• Exercise goal:
Leave the pictures out while you restate every entry below word for word.

Data to process Block Start

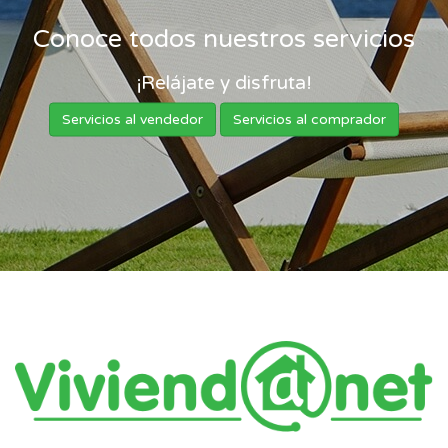
Conoce todos nuestros servicios
¡Relájate y disfruta!
Servicios al vendedor
Servicios al comprador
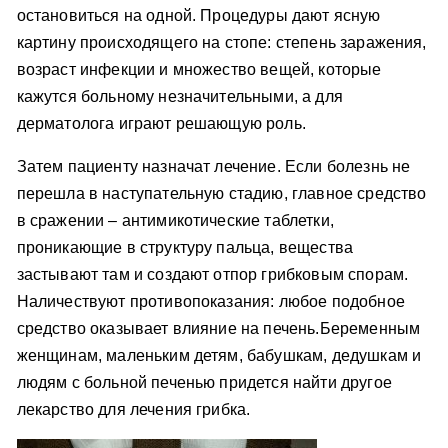
остановиться на одной. Процедуры дают ясную
картину происходящего на стопе: степень заражения,
возраст инфекции и множество вещей, которые
кажутся больному незначительными, а для
дерматолога играют решающую роль.
Затем пациенту назначат лечение. Если болезнь не
перешла в наступательную стадию, главное средство
в сражении – антимикотические таблетки,
проникающие в структуру пальца, вещества
застывают там и создают отпор грибковым спорам.
Наличествуют противопоказания: любое подобное
средство оказывает влияние на печень.Беременным
женщинам, маленьким детям, бабушкам, дедушкам и
людям с больной печенью придется найти другое
лекарство для лечения грибка.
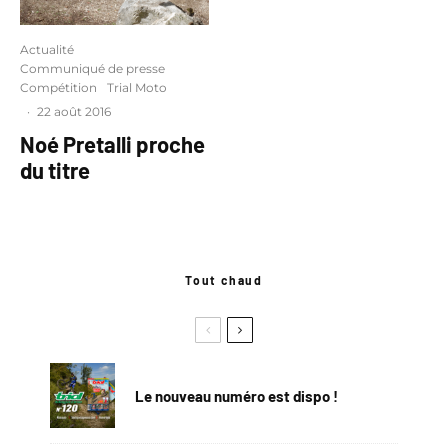
Actualité
Communiqué de presse
Compétition
Trial Moto
·
22 août 2016
Noé Pretalli proche
du titre
Tout chaud
Le nouveau numéro est dispo !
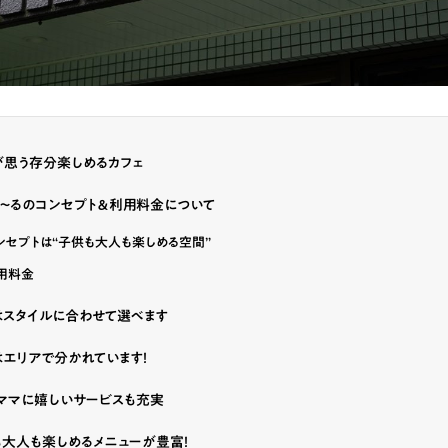
が思う存分楽しめるカフェ
〜るのコンセプト＆利用料金について
ンセプトは“子供も大人も楽しめる空間”
用料金
はスタイルに合わせて選べます
エリアで分かれています！
ママに嬉しいサービスも充実
大人も楽しめるメニューが豊富！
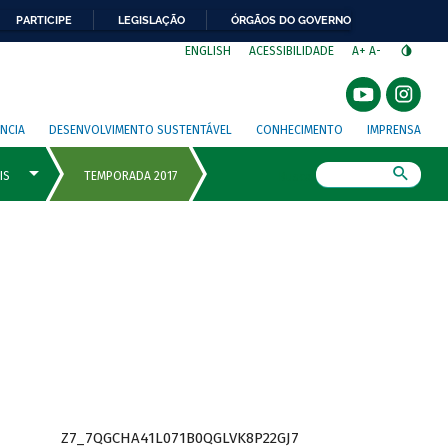
PARTICIPE
LEGISLAÇÃO
ÓRGÃOS DO GOVERNO
⁣
ENGLISH
ACESSIBILIDADE
A+
A-
NCIA
DESENVOLVIMENTO SUSTENTÁVEL
CONHECIMENTO
IMPRENSA
Busca
Z7_7QGCHA41L071B0QGLVK8P22GJ7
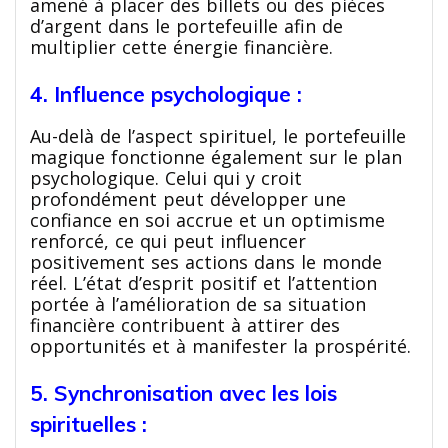
amené à placer des billets ou des pièces
d’argent dans le portefeuille afin de
multiplier cette énergie financière.
4. Influence psychologique :
Au-delà de l’aspect spirituel, le portefeuille
magique fonctionne également sur le plan
psychologique. Celui qui y croit
profondément peut développer une
confiance en soi accrue et un optimisme
renforcé, ce qui peut influencer
positivement ses actions dans le monde
réel. L’état d’esprit positif et l’attention
portée à l’amélioration de sa situation
financière contribuent à attirer des
opportunités et à manifester la prospérité.
5. Synchronisation avec les lois
spirituelles :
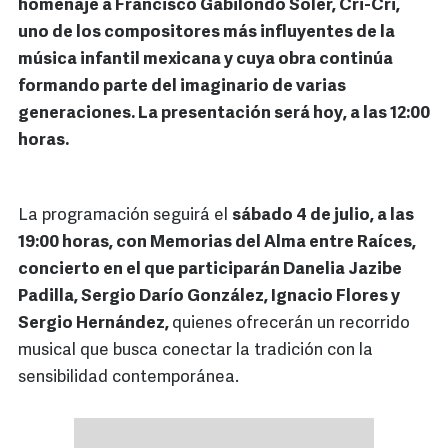
homenaje a Francisco Gabilondo Soler, Cri-Cri,
uno de los compositores más influyentes de la
música infantil mexicana y cuya obra continúa
formando parte del imaginario de varias
generaciones. La presentación será hoy, a las 12:00
horas.
La programación seguirá el
sábado 4 de julio, a las
19:00 horas, con Memorias del Alma entre Raíces,
concierto en el que participarán Danelia Jazibe
Padilla, Sergio Darío González, Ignacio Flores y
Sergio Hernández,
quienes ofrecerán un recorrido
musical que busca conectar la tradición con la
sensibilidad contemporánea.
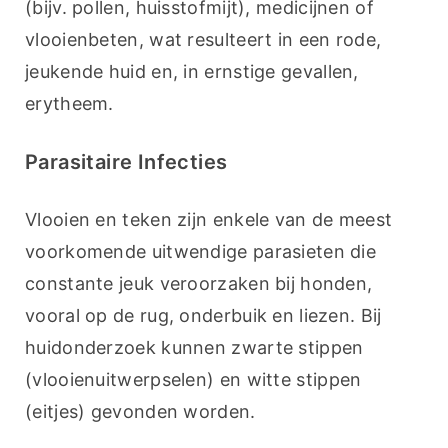
(bijv. pollen, huisstofmijt), medicijnen of 
vlooienbeten, wat resulteert in een rode, 
jeukende huid en, in ernstige gevallen, 
erytheem.
Parasitaire Infecties
Vlooien en teken zijn enkele van de meest 
voorkomende uitwendige parasieten die 
constante jeuk veroorzaken bij honden, 
vooral op de rug, onderbuik en liezen. Bij 
huidonderzoek kunnen zwarte stippen 
(vlooienuitwerpselen) en witte stippen 
(eitjes) gevonden worden.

Data to process Block End

• Answer box:
Conoce todos nuestros servicios
¡Relájate y disfruta!
Servicios al vendedor
Servicios al comprador
остановиться на одной. Процедуры дают ясную
картину происходящего на стопе: степень заражения,
возраст инфекции и множество вещей, которые
кажутся больному незначительными, а для
дерматолога играют решающую роль.
Затем пациенту назначат лечение. Если болезнь не
перешла в наступательную стадию, главное средство
в сражении – антимикотические таблетки,
проникающие в структуру пальца, вещества
застывают там и создают отпор грибковым спорам.
Наличествуют противопоказания: любое подобное
средство оказывает влияние на печень.Беременным
женщинам, маленьким детям, бабушкам, дедушкам и
людям с больной печенью придется найти другое
лекарство для лечения грибка.
Actualité
Communiqué de presse
Compétition
Trial Moto
·
22 août 2016
Noé Pretalli proche
du titre
Tout chaud
Le nouveau numéro est dispo !
が思う存分楽しめるカフェ
〜るのコンセプト＆利用料金について
ンセプトは“子供も大人も楽しめる空間”
用料金
はスタイルに合わせて選べます
エリアで分かれています！
ママに嬉しいサービスも充実
大人も楽しめるメニューが豊富！
PARTICIPE
LEGISLAÇÃO
ÓRGÃOS DO GOVERNO
⁣
ENGLISH
ACESSIBILIDADE
A+
A-
NCIA
DESENVOLVIMENTO SUSTENTÁVEL
CONHECIMENTO
IMPRENSA
Busca
Z7_7QGCHA41L071B0QGLVK8P22GJ7
amené à placer des billets ou des pièces
d’argent dans le portefeuille afin de
multiplier cette énergie financière.
4. Influence psychologique :
Au-delà de l’aspect spirituel, le portefeuille
magique fonctionne également sur le plan
psychologique. Celui qui y croit
profondément peut développer une
confiance en soi accrue et un optimisme
renforcé, ce qui peut influencer
positivement ses actions dans le monde
réel. L’état d’esprit positif et l’attention
portée à l’amélioration de sa situation
financière contribuent à attirer des
opportunités et à manifester la prospérité.
5. Synchronisation avec les lois
spirituelles :
homenaje a Francisco Gabilondo Soler, Cri-Cri,
uno de los compositores más influyentes de la
música infantil mexicana y cuya obra continúa
formando parte del imaginario de varias
generaciones. La presentación será hoy, a las 12:00
horas.
La programación seguirá el
sábado 4 de julio, a las
19:00 horas, con Memorias del Alma entre Raíces,
concierto en el que participarán Danelia Jazibe
Padilla, Sergio Darío González, Ignacio Flores y
Sergio Hernández,
quienes ofrecerán un recorrido
musical que busca conectar la tradición con la
sensibilidad contemporánea.
(bijv. pollen, huisstofmijt), medicijnen of 
vlooienbeten, wat resulteert in een rode, 
jeukende huid en, in ernstige gevallen, 
erytheem.
Parasitaire Infecties
Vlooien en teken zijn enkele van de meest 
voorkomende uitwendige parasieten die 
constante jeuk veroorzaken bij honden, 
vooral op de rug, onderbuik en liezen. Bij 
huidonderzoek kunnen zwarte stippen 
(vlooienuitwerpselen) en witte stippen 
(eitjes) gevonden worden.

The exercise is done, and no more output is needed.